Figures from the US State Department show that the country’s annual visa lottery received applications from more than 11 million applicants this year – even though only 100,000 visas are awarded through the system.
Introduced in 1990, the Diversity Visa programme – otherwise known as visa lottery – is held each year and is open to applicants from countries with low rates of immigration to the United States – in other words, no visas go to nationals of countries who have sent more than 50,000 immigrants to the United States over the period of the past five years. Citizens of Northern Ireland are eligible to apply through the programme, although those from the UK are not.
Applications for the 2016 lottery only opened on 1st October and closed on Monday, and the 11 million plus applications received by the Department of State in this period was 21 per cent higher than the number received last year.
One of the reasons for the spike in numbers this year could be down to the fact that it could be the last year the programme operates. Under a Senate immigration bill that passed last year, the lottery would be eliminated, and analysts say it is unlikely to survive if lawmakers pass a broad overhaul of the immigration system.

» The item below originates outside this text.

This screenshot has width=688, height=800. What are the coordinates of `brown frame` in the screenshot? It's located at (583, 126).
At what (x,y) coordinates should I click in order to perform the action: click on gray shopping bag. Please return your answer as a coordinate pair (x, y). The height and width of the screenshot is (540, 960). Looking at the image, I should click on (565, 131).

Opponents of the system argue that a large influx of, potentially, low-skilled immigrants does little to aid the US economy, and the 100,000 places awarded through this system would be better served going to more suitably qualified overseas nationals.
Supporters, however, claims that it gives those who often don’t have the chance to immigrate through family connections or work sponsorship the chance to make a new life for themselves – a key component, they argue, of what America is all about.
The computer generated random draw for the 2016 lottery will take place in Kentucky next May.